Building a Custom ETL Tool: Technical Implementation for PostgreSQL to ClickHouse Data Movement

Building a Custom ETL Tool: Technical Implementation for PostgreSQL to ClickHouse Data Movement



Modern data architectures frequently require moving data between OLTP systems like PostgreSQL and OLAP systems like ClickHouse to support both transactional workloads and analytical processing.
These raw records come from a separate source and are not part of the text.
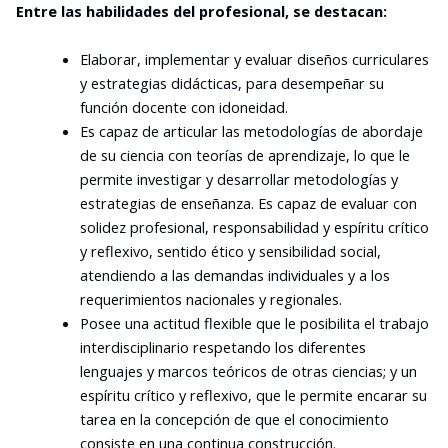
Entre las habilidades del profesional, se destacan:
Elaborar, implementar y evaluar diseños curriculares
y estrategias didácticas, para desempeñar su
función docente con idoneidad.
Es capaz de articular las metodologías de abordaje
de su ciencia con teorías de aprendizaje, lo que le
permite investigar y desarrollar metodologías y
estrategias de enseñanza. Es capaz de evaluar con
solidez profesional, responsabilidad y espíritu crítico
y reflexivo, sentido ético y sensibilidad social,
atendiendo a las demandas individuales y a los
requerimientos nacionales y regionales.
Posee una actitud flexible que le posibilita el trabajo
interdisciplinario respetando los diferentes
lenguajes y marcos teóricos de otras ciencias; y un
espíritu crítico y reflexivo, que le permite encarar su
tarea en la concepción de que el conocimiento
consiste en una continua construcción.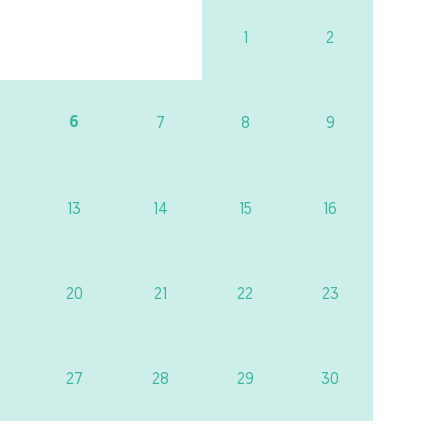
1
2
6
7
8
9
13
14
15
16
20
21
22
23
27
28
29
30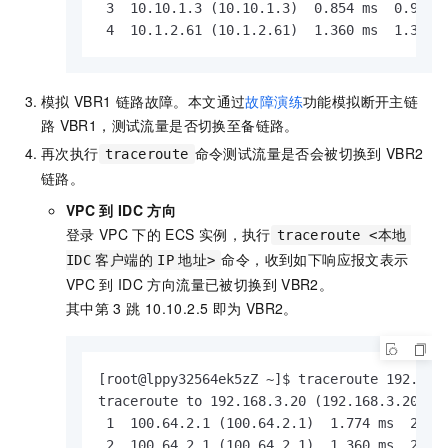
 3  10.10.1.3 (10.10.1.3)  0.854 ms  0.976 m
 4  10.1.2.61 (10.1.2.61)  1.360 ms  1.349 
模拟
VBR1
链路故障。本文通过
故障演练
功能模拟断开主链
路
VBR1，测试流量是否切换至备链路。
再次执行
命令测试流量是否会被切换到
VBR2
traceroute
链路。
VPC
到
IDC
方向
登录
VPC
下的
ECS
实例，执行
traceroute <本地
命令，收到如下响应报文表示
IDC
客户端的
IP
地址>
VPC
到
IDC
方向流量已被切换到
VBR2。
其中第
3
跳 10.10.2.5 即为
VBR2。
[root@lppy32564ek5zZ ~]$ traceroute 192.168.
traceroute to 192.168.3.20 (192.168.3.20), 3
 1  100.64.2.1 (100.64.2.1)  1.774 ms  2.834
 2  100.64.2.1 (100.64.2.1)  1.360 ms  2.279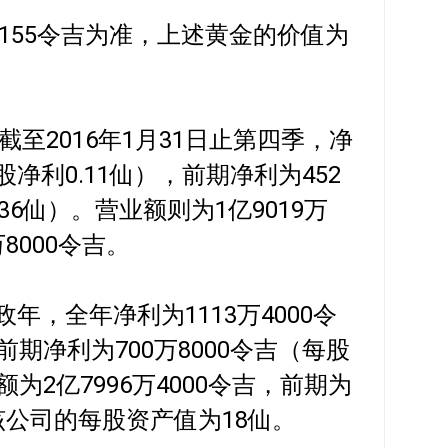
155令吉为准，上述黄金的价值为
至2016年1月31日止第四季，净
股净利0.11仙），前期净利为452
.36仙）。营业额则为1亿9019万
万8000令吉。
政年，全年净利为1113万4000令
前期净利为700万8000令吉（每股
额为2亿7996万4000令吉，前期为
时该公司的每股资产值为18仙。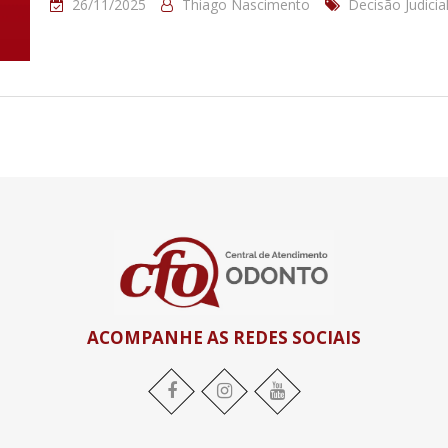
26/11/2025
Thiago Nascimento
Decisão Judicia
ACOMPANHE AS REDES SOCIAIS
Facebook
Instagram
YouTube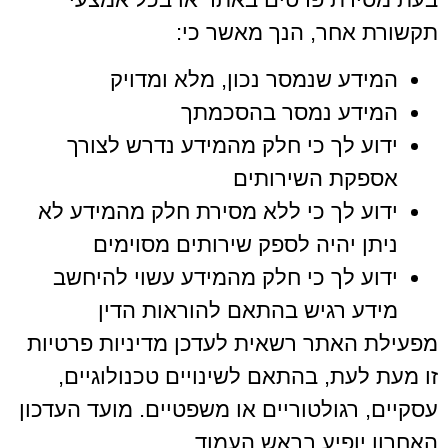
תקשורת אחר, הנך מאשר כי:
המידע שנמסר נכון, מלא ומדויק
המידע נמסר בהסכמתך
ידוע לך כי חלק מהמידע נדרש לצורך
אספקת השירותים
ידוע לך כי ללא מסירת חלק מהמידע לא
ניתן יהיה לספק שירותים מסוימים
ידוע לך כי חלק מהמידע עשוי להיחשב
מידע רגיש בהתאם להוראות הדין
מפעילת האתר רשאית לעדכן מדיניות פרטיות
זו מעת לעת, בהתאם לשינויים טכנולוגיים,
עסקיים, רגולטוריים או משפטיים. מועד העדכון
האחרון יופיע בראש העמוד.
While commercial ETL solutions exist, building a custom ETL tool provides granular control over data processing, transformation logic, and performance optimization strategies tailored to specific organizational requirements.
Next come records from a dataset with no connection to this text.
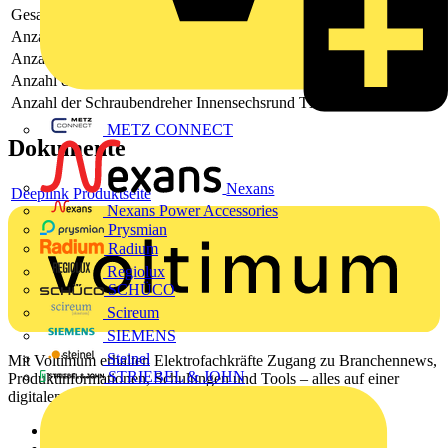
Gesamtzahl der Werkzeuge
7
Anzahl der Schlitz-Schraubendreher
5
Anzahl der Kreuz-Schraubendreher Phillips PH
-
Anzahl der Kreuz-Schraubendreher Pozidriv PZ
2
Anzahl der Schraubendreher Innensechsrund TX
-
METZ CONNECT
Dokumente
Nexans
Deeplink Produktseite
Nexans Power Accessories
Prysmian
Radium
Regiolux
SCHÜCO
Scireum
SIEMENS
Steinel
Mit Voltimum erhalten Elektrofachkräfte Zugang zu Branchennews,
STRIEBEL & JOHN
Produktinformationen, Schulungen und Tools – alles auf einer
digitalen Plattform und Community.
Sitemap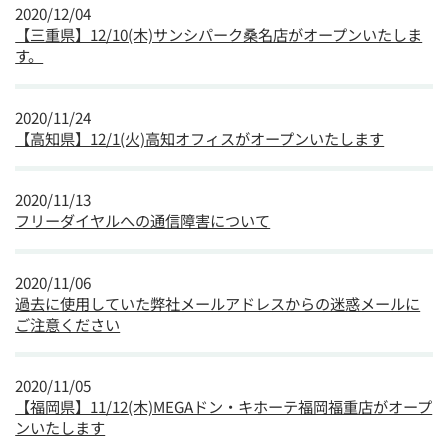
2020/12/04
【三重県】12/10(木)サンシパーク桑名店がオープンいたしま
す。
2020/11/24
【高知県】12/1(火)高知オフィスがオープンいたします
2020/11/13
フリーダイヤルへの通信障害について
2020/11/06
過去に使用していた弊社メールアドレスからの迷惑メールに
ご注意ください
2020/11/05
【福岡県】11/12(木)MEGAドン・キホーテ福岡福重店がオープ
ンいたします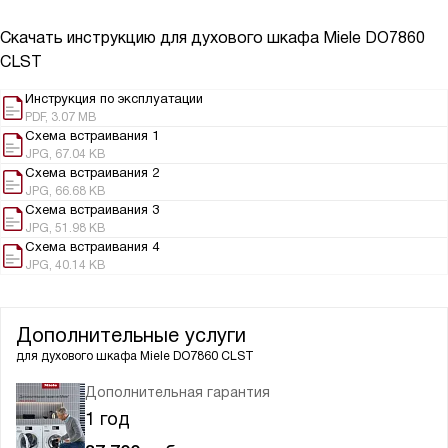
Скачать инструкцию для духового шкафа
Miele DO7860
CLST
Инструкция по эксплуатации
PDF, 3.07 MB
Схема встраивания 1
JPG, 67.04 KB
Схема встраивания 2
JPG, 66.68 KB
Схема встраивания 3
JPG, 51.98 KB
Схема встраивания 4
JPG, 40.14 KB
Дополнительные услуги
для духового шкафа
Miele DO7860 CLST
Дополнительная гарантия
1 год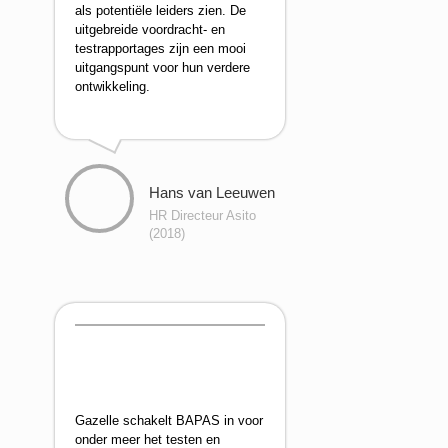
als potentiële leiders zien. De
uitgebreide voordracht- en
testrapportages zijn een mooi
uitgangspunt voor hun verdere
ontwikkeling.
Hans van Leeuwen
HR Directeur Asito
(2018)
Gazelle schakelt BAPAS in voor
onder meer het testen en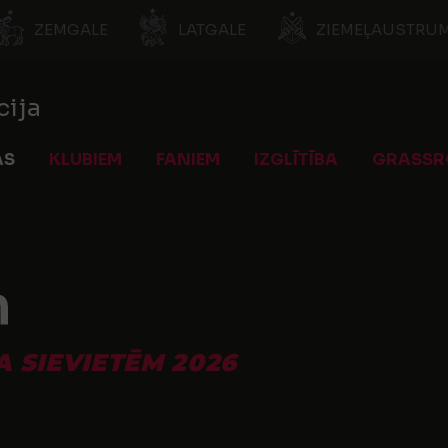
ZEMGALE
LATGALE
ZIEMEĻAUSTRUM
cija
AS
KLUBIEM
FANIEM
IZGLĪTĪBA
GRASSR
n
A SIEVIETĒM 2026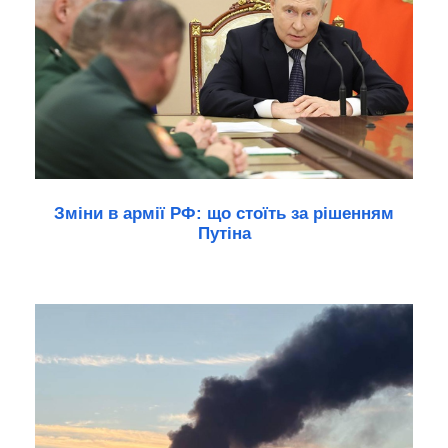
Зміни в армії РФ: що стоїть за рішенням
Путіна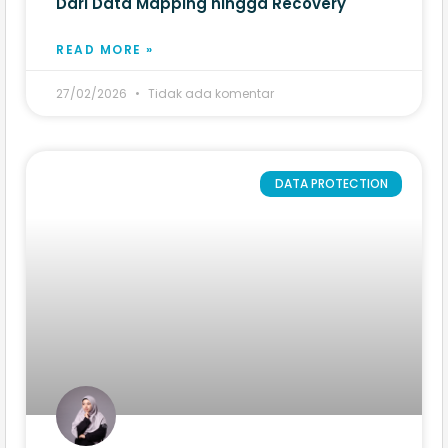
Dari Data Mapping hingga Recovery
READ MORE »
27/02/2026
Tidak ada komentar
DATA PROTECTION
This technical guide explores the engineering principles, implementation strategies, and architectural considerations for developing a robust custom ETL pipeline that efficiently moves data from PostgreSQL to ClickHouse.

Core ETL Architecture Components

Extract Layer: PostgreSQL Data Acquisition

SQL-Based Extraction Methods

The foundational approach involves executing SQL queries against PostgreSQL databases to retrieve data. This method supports various extraction patterns:

-- Full table extraction
SELECT * FROM source_table WHERE created_at >= '2024-01-01';

-- Incremental extraction using timestamps
SELECT * FROM source_table 
WHERE updated_at > :last_processed_timestamp;

-- Window-based extraction for large datasets
SELECT * FROM source_table 
WHERE id BETWEEN :start_id AND :end_id;

Change Data Capture (CDC) Implementation

For real-time data synchronization, CDC mechanisms capture database modifications as they occur:

Log-Based CDC: Monitors PostgreSQL’s Write-Ahead Log (WAL) to detect changes without impacting source system performance. This approach requires configuring logical replication slots:

-- Create replication slot
SELECT pg_create_logical_replication_slot('etl_slot', 'pgoutput');

-- Monitor changes
SELECT * FROM pg_logical_slot_get_changes('etl_slot', NULL, NULL);

rigger-Based CDC: Implements database triggers to capture INSERT, UPDATE, and DELETE operations into audit tables for subsequent processing.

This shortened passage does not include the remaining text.